| TASK GOAL |
Search the records below for "Europa" and copy every line it turns up in.

::::::::

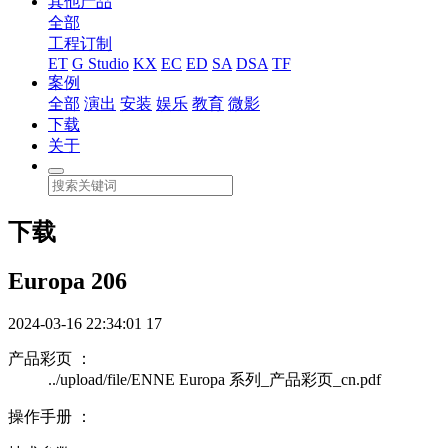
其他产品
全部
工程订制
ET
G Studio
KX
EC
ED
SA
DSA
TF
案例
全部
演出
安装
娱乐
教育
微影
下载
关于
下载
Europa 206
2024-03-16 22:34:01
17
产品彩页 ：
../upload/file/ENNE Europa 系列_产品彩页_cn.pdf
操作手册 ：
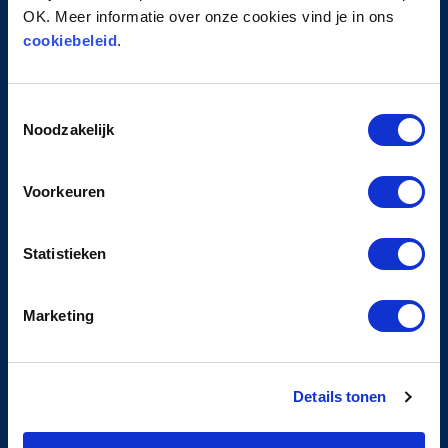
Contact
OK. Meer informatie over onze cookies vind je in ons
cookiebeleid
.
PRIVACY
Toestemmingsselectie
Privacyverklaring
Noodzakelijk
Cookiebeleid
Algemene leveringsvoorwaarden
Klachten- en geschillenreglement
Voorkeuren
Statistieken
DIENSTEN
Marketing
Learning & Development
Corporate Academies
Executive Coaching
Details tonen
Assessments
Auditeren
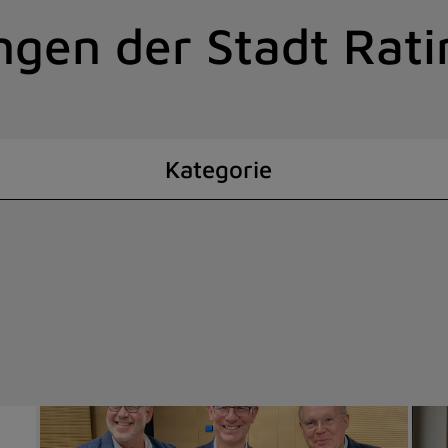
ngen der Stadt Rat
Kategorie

::::::::

| ANSWER TO THE PROBLEM |
Europa 206
../upload/file/ENNE Europa 系列_产品彩页_cn.pdf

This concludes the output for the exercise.